Exercise requirements |
Pictures in the listing do not belong in the copy, which should repeat exactly the lines from the one holding "口座を売ってしまいました。4件売ってしまいました。SNSで副業探" through the last line.

Exercise data |
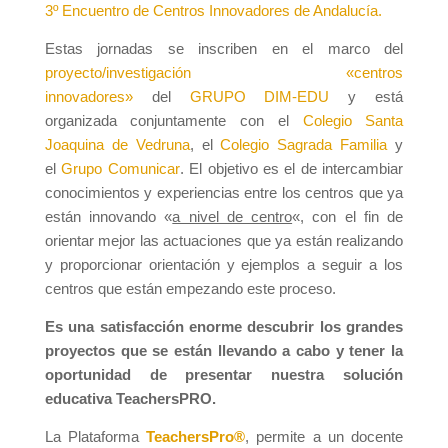
3º Encuentro de Centros Innovadores de Andalucía.
Estas jornadas se inscriben en el marco del
proyecto/investigación «centros
innovadores»
del
GRUPO DIM-EDU
y está
organizada conjuntamente con el
Colegio Santa
Joaquina de Vedruna
, el
Colegio Sagrada Familia
y
el
Grupo Comunicar
. El objetivo es el de intercambiar
conocimientos y experiencias entre los centros que ya
están innovando «
a nivel de centro
«, con el fin de
orientar mejor las actuaciones que ya están realizando
y proporcionar orientación y ejemplos a seguir a los
centros que están empezando este proceso.
Es una satisfacción enorme descubrir los grandes
proyectos que se están llevando a cabo y tener la
oportunidad de presentar nuestra solución
educativa TeachersPRO.
La Plataforma
TeachersPro®
, permite a un docente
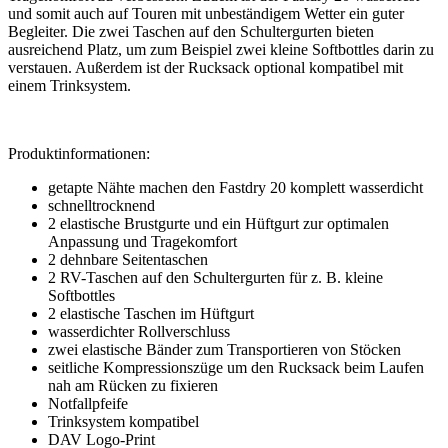
und somit auch auf Touren mit unbeständigem Wetter ein guter
Begleiter. Die zwei Taschen auf den Schultergurten bieten
ausreichend Platz, um zum Beispiel zwei kleine Softbottles darin zu
verstauen. Außerdem ist der Rucksack optional kompatibel mit
einem Trinksystem.
Produktinformationen:
getapte Nähte machen den Fastdry 20 komplett wasserdicht
schnelltrocknend
2 elastische Brustgurte und ein Hüftgurt zur optimalen
Anpassung und Tragekomfort
2 dehnbare Seitentaschen
2 RV-Taschen auf den Schultergurten für z. B. kleine
Softbottles
2 elastische Taschen im Hüftgurt
wasserdichter Rollverschluss
zwei elastische Bänder zum Transportieren von Stöcken
seitliche Kompressionszüge um den Rucksack beim Laufen
nah am Rücken zu fixieren
Notfallpfeife
Trinksystem kompatibel
DAV Logo-Print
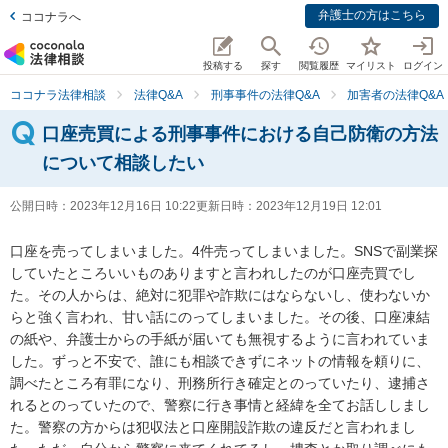
弁護士の方はこちら
ココナラへ
投稿する
探す
閲覧履歴
マイリスト
ログイン
ココナラ法律相談
法律Q&A
刑事事件の法律Q&A
加害者の法律Q&A
口座売買による刑事事件における自己防衛の方法
について相談したい
公開日時：
2023年12月16日 10:22
更新日時：
2023年12月19日 12:01
口座を売ってしまいました。4件売ってしまいました。SNSで副業探
していたところいいものありますと言われしたのが口座売買でし
た。その人からは、絶対に犯罪や詐欺にはならないし、使わないか
らと強く言われ、甘い話にのってしまいました。その後、口座凍結
の紙や、弁護士からの手紙が届いても無視するように言われていま
した。ずっと不安で、誰にも相談できずにネットの情報を頼りに、
調べたところ有罪になり、刑務所行き確定とのっていたり、逮捕さ
れるとのっていたので、警察に行き事情と経緯を全てお話ししまし
た。警察の方からは犯収法と口座開設詐欺の違反だと言われまし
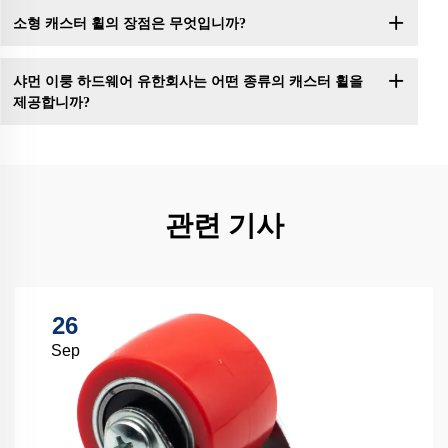
소형 캐스터 휠의 장점은 무엇입니까?
샤먼 이룽 하드웨어 유한회사는 어떤 종류의 캐스터 휠을
제공합니까?
관련 기사
26
Sep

Worked solution |
口座を売ってしまいました。4件売ってしまいました。SNSで副業探
していたところいいものありますと言われしたのが口座売買でし
た。その人からは、絶対に犯罪や詐欺にはならないし、使わないか
らと強く言われ、甘い話にのってしまいました。その後、口座凍結
の紙や、弁護士からの手紙が届いても無視するように言われていま
した。ずっと不安で、誰にも相談できずにネットの情報を頼りに、
調べたところ有罪になり、刑務所行き確定とのっていたり、逮捕さ
れるとのっていたので、警察に行き事情と経緯を全てお話ししまし
た。警察の方からは犯収法と口座開設詐欺の違反だと言われまし
소형 캐스터 휠의 장점은 무엇입니까?
샤먼 이룽 하드웨어 유한회사는 어떤 종류의 캐스터 휠을
제공합니까?
관련 기사
26
Sep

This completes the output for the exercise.